Diabetes affects over 30 million adults in the U.S. today, and more than seven million of those cases are still undiagnosed. Symptoms like increased urination, increased thirst, slow healing, foot pain, and foot numbness are signs of diabetes that demand prompt attention. Dr. Yvonne C. Ortega, MD, FACEP, the medical director at St. Luke Integrative Medicine, specializes in neuropathy diagnosis and treatment. She’s ready to help diabetic neuropathy sufferers put their pain behind them. Contact the office via the online portal or by phone to make an appointment now.
Diabetes Q & A
What is the difference between type 1 and type 2 diabetes?
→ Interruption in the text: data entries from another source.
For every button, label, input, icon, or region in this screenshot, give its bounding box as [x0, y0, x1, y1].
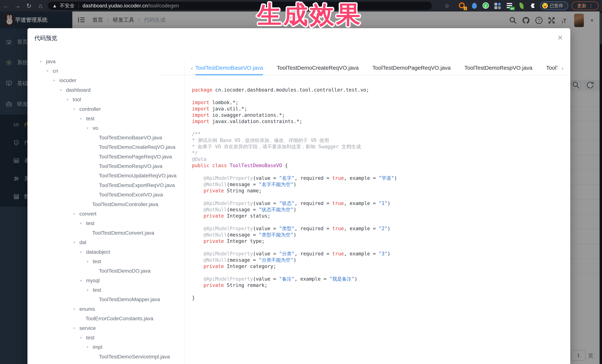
- tab-ToolTe[interactable]: ToolTe: [546, 61, 558, 75]
- tree-file-ToolErrorCodeConstants.java[interactable]: ToolErrorCodeConstants.java: [27, 314, 183, 323]
- caret-down-icon[interactable]: ▾: [40, 59, 46, 64]
- caret-down-icon[interactable]: ▾: [80, 278, 86, 283]
- code-line: private Integer type;: [192, 238, 397, 244]
- tree-file-ToolTestDemoExcelVO.java[interactable]: ToolTestDemoExcelVO.java: [27, 190, 183, 199]
- code-line: @ApiModelProperty(value = "分类", required…: [192, 250, 397, 257]
- code-line: [192, 125, 397, 131]
- tree-folder-controller[interactable]: ▾controller: [27, 104, 183, 114]
- extension-drop-icon[interactable]: [471, 2, 478, 9]
- extension-paused-pill[interactable]: 已暂停: [540, 1, 568, 10]
- tree-folder-service[interactable]: ▾service: [27, 323, 183, 333]
- code-line: [192, 270, 397, 276]
- address-bar[interactable]: ▲ 不安全 dashboard.yudao.iocoder.cn/tool/co…: [48, 2, 432, 10]
- tree-folder-dataobject[interactable]: ▾dataobject: [27, 247, 183, 257]
- tree-file-ToolTestDemoConvert.java[interactable]: ToolTestDemoConvert.java: [27, 228, 183, 238]
- tree-folder-convert[interactable]: ▾convert: [27, 209, 183, 218]
- tab-ToolTestDemoCreateReqVO.java[interactable]: ToolTestDemoCreateReqVO.java: [277, 61, 359, 75]
- tree-node-label: ToolTestDemoController.java: [92, 201, 158, 208]
- caret-down-icon[interactable]: ▾: [73, 240, 79, 245]
- tabs-scroll-area: ToolTestDemoBaseVO.javaToolTestDemoCreat…: [195, 61, 558, 75]
- browser-forward-icon[interactable]: →: [13, 0, 22, 11]
- tree-folder-test[interactable]: ▾test: [27, 114, 183, 123]
- tree-folder-dal[interactable]: ▾dal: [27, 238, 183, 247]
- close-icon[interactable]: ✕: [556, 34, 564, 42]
- tree-folder-test[interactable]: ▾test: [27, 333, 183, 342]
- extension-green-y-icon[interactable]: y: [483, 2, 489, 9]
- code-view[interactable]: package cn.iocoder.dashboard.modules.too…: [192, 87, 397, 301]
- tree-node-label: ToolTestDemoExcelVO.java: [99, 192, 163, 198]
- tree-node-label: dal: [79, 239, 86, 245]
- caret-down-icon[interactable]: ▾: [73, 212, 79, 216]
- tree-node-label: ToolTestDemoUpdateReqVO.java: [99, 173, 177, 179]
- caret-down-icon[interactable]: ▾: [86, 126, 93, 130]
- tree-node-label: iocoder: [59, 77, 76, 83]
- caret-down-icon[interactable]: ▾: [47, 69, 53, 73]
- tabs-scroll-left-icon[interactable]: ‹: [189, 64, 195, 72]
- code-line: */: [192, 150, 397, 156]
- browser-menu-dots-icon[interactable]: ⋮: [589, 5, 593, 7]
- tree-file-ToolTestDemoBaseVO.java[interactable]: ToolTestDemoBaseVO.java: [27, 133, 183, 142]
- security-warning-icon[interactable]: ▲: [52, 3, 57, 9]
- tree-file-ToolTestDemoDO.java[interactable]: ToolTestDemoDO.java: [27, 266, 183, 276]
- extension-list-icon[interactable]: on: [507, 2, 513, 9]
- code-line: [192, 169, 397, 175]
- caret-down-icon[interactable]: ▾: [67, 97, 73, 102]
- browser-scrollbar[interactable]: [600, 11, 602, 364]
- caret-down-icon[interactable]: ▾: [80, 221, 86, 226]
- code-line: [192, 194, 397, 200]
- caret-down-icon[interactable]: ▾: [73, 107, 79, 111]
- caret-down-icon[interactable]: ▾: [73, 326, 79, 331]
- caret-down-icon[interactable]: ▾: [86, 288, 93, 292]
- tree-folder-vo[interactable]: ▾vo: [27, 124, 183, 133]
- tree-file-ToolTestDemoCreateReqVO.java[interactable]: ToolTestDemoCreateReqVO.java: [27, 143, 183, 152]
- tab-ToolTestDemoPageReqVO.java[interactable]: ToolTestDemoPageReqVO.java: [372, 61, 451, 75]
- bookmark-star-icon[interactable]: ☆: [443, 0, 451, 11]
- code-line: @NotNull(message = "类型不能为空"): [192, 232, 397, 238]
- tree-file-ToolTestDemoMapper.java[interactable]: ToolTestDemoMapper.java: [27, 295, 183, 304]
- caret-down-icon[interactable]: ▾: [73, 307, 79, 311]
- tree-file-ToolTestDemoController.java[interactable]: ToolTestDemoController.java: [27, 200, 183, 209]
- tree-file-ToolTestDemoExportReqVO.java[interactable]: ToolTestDemoExportReqVO.java: [27, 180, 183, 190]
- code-line: @ApiModelProperty(value = "备注", example …: [192, 276, 397, 282]
- tree-file-ToolTestDemoRespVO.java[interactable]: ToolTestDemoRespVO.java: [27, 161, 183, 171]
- tree-file-ToolTestDemoServiceImpl.java[interactable]: ToolTestDemoServiceImpl.java: [27, 352, 183, 361]
- tree-folder-impl[interactable]: ▾impl: [27, 343, 183, 352]
- file-tabs-bar: ‹ ToolTestDemoBaseVO.javaToolTestDemoCre…: [160, 61, 568, 75]
- tree-folder-iocoder[interactable]: ▾iocoder: [27, 76, 183, 85]
- caret-down-icon[interactable]: ▾: [80, 250, 86, 254]
- caret-down-icon[interactable]: ▾: [86, 345, 93, 349]
- extension-grid-icon[interactable]: [494, 2, 501, 9]
- tree-folder-test[interactable]: ▾test: [27, 257, 183, 266]
- tab-ToolTestDemoBaseVO.java[interactable]: ToolTestDemoBaseVO.java: [195, 61, 263, 75]
- update-label: 更新: [577, 3, 586, 9]
- browser-home-icon[interactable]: ⌂: [36, 0, 44, 11]
- tree-folder-enums[interactable]: ▾enums: [27, 304, 183, 314]
- tabs-scroll-right-icon[interactable]: ›: [559, 64, 566, 72]
- url-text: dashboard.yudao.iocoder.cn/tool/codegen: [83, 3, 179, 9]
- tree-folder-test[interactable]: ▾test: [27, 285, 183, 295]
- tab-ToolTestDemoRespVO.java[interactable]: ToolTestDemoRespVO.java: [464, 61, 532, 75]
- extension-leaf-icon[interactable]: [518, 2, 525, 9]
- tree-folder-test[interactable]: ▾test: [27, 219, 183, 228]
- tree-folder-dashboard[interactable]: ▾dashboard: [27, 85, 183, 95]
- tree-folder-mysql[interactable]: ▾mysql: [27, 276, 183, 285]
- extension-orange-ring-icon[interactable]: 1: [459, 2, 465, 9]
- caret-down-icon[interactable]: ▾: [60, 88, 66, 92]
- browser-update-button[interactable]: 更新 ⋮: [572, 1, 599, 10]
- caret-down-icon[interactable]: ▾: [80, 116, 86, 121]
- caret-down-icon[interactable]: ▾: [53, 78, 59, 83]
- code-line: [192, 244, 397, 250]
- tree-folder-tool[interactable]: ▾tool: [27, 95, 183, 104]
- caret-down-icon[interactable]: ▾: [80, 335, 86, 340]
- browser-back-icon[interactable]: ←: [2, 0, 11, 11]
- tree-node-label: mysql: [86, 278, 100, 284]
- extension-puzzle-icon[interactable]: [530, 2, 536, 9]
- tree-node-label: ToolErrorCodeConstants.java: [86, 316, 153, 322]
- tree-file-ToolTestDemoUpdateReqVO.java[interactable]: ToolTestDemoUpdateReqVO.java: [27, 171, 183, 180]
- tree-node-label: test: [93, 259, 101, 264]
- caret-down-icon[interactable]: ▾: [86, 259, 93, 264]
- tree-file-ToolTestDemoPageReqVO.java[interactable]: ToolTestDemoPageReqVO.java: [27, 152, 183, 161]
- scrollbar-thumb[interactable]: [600, 13, 602, 44]
- browser-refresh-icon[interactable]: ↻: [25, 0, 33, 11]
- code-line: @NotNull(message = "状态不能为空"): [192, 207, 397, 213]
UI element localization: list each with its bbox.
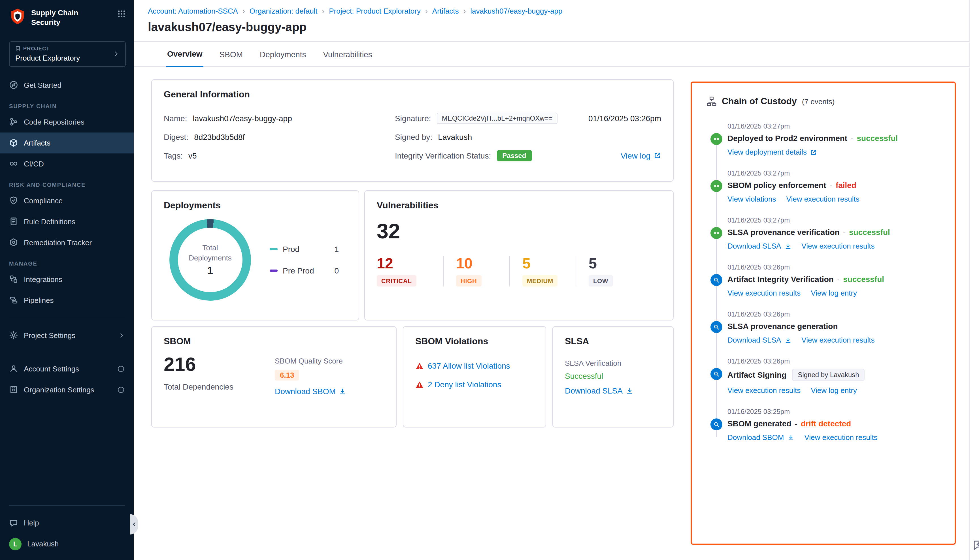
download-sbom-link[interactable]: Download SBOM <box>275 387 346 396</box>
app-title-line2: Security <box>31 18 112 28</box>
sidebar-item-label: Get Started <box>24 81 62 90</box>
signed-by-label: Signed by: <box>395 132 432 141</box>
view-violations-link[interactable]: View violations <box>727 195 776 203</box>
signed-by-value: Lavakush <box>438 132 472 141</box>
card-title: General Information <box>164 90 661 100</box>
project-selector-text: PROJECT Product Exploratory <box>15 46 113 62</box>
general-information-card: General Information Name: lavakush07/eas… <box>151 79 673 182</box>
download-slsa-link[interactable]: Download SLSA <box>565 386 633 395</box>
breadcrumb-account[interactable]: Account: Automation-SSCA <box>148 7 238 15</box>
sidebar-item-account-settings[interactable]: Account Settings <box>0 358 134 379</box>
overview-left-column: General Information Name: lavakush07/eas… <box>151 79 673 560</box>
deny-list-violations-link[interactable]: 2 Deny list Violations <box>428 380 501 389</box>
ai-assistant-icon[interactable] <box>972 538 979 551</box>
sidebar-item-get-started[interactable]: Get Started <box>0 75 134 96</box>
deployments-donut-chart: Total Deployments 1 <box>169 219 251 301</box>
sidebar-item-compliance[interactable]: Compliance <box>0 190 134 211</box>
view-log-link[interactable]: View log <box>621 151 661 160</box>
event-title: SLSA provenance verification <box>727 228 840 237</box>
event-status: successful <box>843 275 884 284</box>
infinity-cicd-icon <box>9 159 18 168</box>
sidebar-user[interactable]: L Lavakush <box>0 533 134 554</box>
card-title: SBOM <box>164 336 384 347</box>
status-separator: - <box>851 133 853 143</box>
tab-overview[interactable]: Overview <box>166 49 204 67</box>
sidebar-item-rule-definitions[interactable]: Rule Definitions <box>0 211 134 232</box>
severity-high: 10 HIGH <box>443 256 496 287</box>
donut-center-label: Total Deployments 1 <box>169 219 251 301</box>
scan-step-icon <box>710 274 722 286</box>
chain-event-sbom-generated: 01/16/2025 03:25pm SBOM generated - drif… <box>710 408 944 442</box>
sidebar-item-organization-settings[interactable]: Organization Settings <box>0 379 134 400</box>
allow-list-violations-label: 637 Allow list Violations <box>428 361 510 370</box>
view-log-entry-link[interactable]: View log entry <box>811 386 857 395</box>
breadcrumb-project[interactable]: Project: Product Exploratory <box>329 7 421 15</box>
link-label: View execution results <box>786 195 859 203</box>
view-execution-results-link[interactable]: View execution results <box>804 433 877 442</box>
low-chip: LOW <box>589 275 613 287</box>
card-title: SBOM Violations <box>415 336 534 347</box>
view-execution-results-link[interactable]: View execution results <box>801 336 874 344</box>
sidebar-item-help[interactable]: Help <box>0 512 134 533</box>
allow-list-violations-link[interactable]: 637 Allow list Violations <box>428 361 510 370</box>
sidebar-item-label: Project Settings <box>24 331 75 340</box>
slsa-verification-status: Successful <box>565 372 661 380</box>
main-area: Account: Automation-SSCA › Organization:… <box>134 0 969 560</box>
breadcrumb-artifacts[interactable]: Artifacts <box>432 7 459 15</box>
view-execution-results-link[interactable]: View execution results <box>786 195 859 203</box>
sidebar-item-integrations[interactable]: Integrations <box>0 269 134 290</box>
sidebar-spacer <box>0 346 134 358</box>
critical-chip: CRITICAL <box>377 275 416 287</box>
project-selector[interactable]: PROJECT Product Exploratory <box>9 41 126 67</box>
sbom-total-block: 216 Total Dependencies <box>164 353 275 396</box>
sidebar-item-pipelines[interactable]: Pipelines <box>0 290 134 311</box>
integrations-icon <box>9 275 18 284</box>
chain-of-custody-title: Chain of Custody <box>722 96 797 107</box>
sidebar-item-project-settings[interactable]: Project Settings <box>0 325 134 346</box>
deployments-body: Total Deployments 1 Prod <box>164 219 347 301</box>
event-links: View execution results View log entry <box>727 386 944 395</box>
harness-shield-logo-icon <box>9 8 26 25</box>
view-execution-results-link[interactable]: View execution results <box>801 242 874 250</box>
info-icon[interactable] <box>117 365 125 373</box>
sidebar-item-code-repositories[interactable]: Code Repositories <box>0 112 134 132</box>
event-timestamp: 01/16/2025 03:26pm <box>727 310 944 318</box>
tab-sbom[interactable]: SBOM <box>219 50 244 66</box>
link-label: View log entry <box>811 289 857 297</box>
chain-event-deployed: 01/16/2025 03:27pm Deployed to Prod2 env… <box>710 122 944 156</box>
view-deployment-details-link[interactable]: View deployment details <box>727 148 817 156</box>
link-label: View deployment details <box>727 148 807 156</box>
breadcrumb-artifact-name[interactable]: lavakush07/easy-buggy-app <box>470 7 562 15</box>
warning-triangle-icon <box>415 362 424 370</box>
download-slsa-link[interactable]: Download SLSA <box>727 336 791 344</box>
view-log-entry-link[interactable]: View log entry <box>811 289 857 297</box>
event-timestamp: 01/16/2025 03:26pm <box>727 263 944 271</box>
gear-icon <box>9 331 18 340</box>
view-execution-results-link[interactable]: View execution results <box>727 289 800 297</box>
download-icon <box>339 388 346 395</box>
sidebar-item-cicd[interactable]: CI/CD <box>0 153 134 174</box>
legend-label: Prod <box>283 245 299 254</box>
sidebar-item-label: Remediation Tracker <box>24 238 92 247</box>
tags-row: Tags: v5 <box>164 149 395 162</box>
tab-vulnerabilities[interactable]: Vulnerabilities <box>322 50 373 66</box>
deployments-legend: Prod 1 Pre Prod 0 <box>270 245 339 275</box>
status-separator: - <box>843 228 845 237</box>
overview-row-3: SBOM 216 Total Dependencies SBOM Quality… <box>151 326 673 428</box>
event-links: Download SBOM View execution results <box>727 433 944 442</box>
event-links: Download SLSA View execution results <box>727 336 944 344</box>
view-execution-results-link[interactable]: View execution results <box>727 386 800 395</box>
link-label: Download SBOM <box>727 433 784 442</box>
info-icon[interactable] <box>117 386 125 393</box>
download-slsa-link[interactable]: Download SLSA <box>727 242 791 250</box>
breadcrumb-organization[interactable]: Organization: default <box>250 7 317 15</box>
general-information-right: Signature: MEQCICde2VjIT...bL+2+mqnOXw==… <box>395 112 661 168</box>
sidebar-item-artifacts[interactable]: Artifacts <box>0 132 134 153</box>
legend-value: 0 <box>334 266 339 275</box>
download-sbom-link[interactable]: Download SBOM <box>727 433 794 442</box>
scan-step-icon <box>710 321 722 333</box>
sidebar-item-remediation-tracker[interactable]: Remediation Tracker <box>0 232 134 253</box>
tab-deployments[interactable]: Deployments <box>259 50 307 66</box>
external-link-icon <box>654 152 661 159</box>
module-switcher-grid-icon[interactable] <box>117 10 126 18</box>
Type 1 diabetes is usually diagnosed when you're a child. If you have type 1 diabetes, your body can't make insulin, so you must replace it with injections or a pump. This kind of diabetes isn't preventable. However, painful and difficult problems like diabetic neuropathy are quite treatable.
Type 2 diabetes is by far the most common kind of diabetes, making up 90-95% of all cases of diabetes. It's typically diagnosed in adults. When you have type 2 diabetes, your body makes insulin. However, you aren’t able to use the insulin correctly, and this means you can't process glucose properly.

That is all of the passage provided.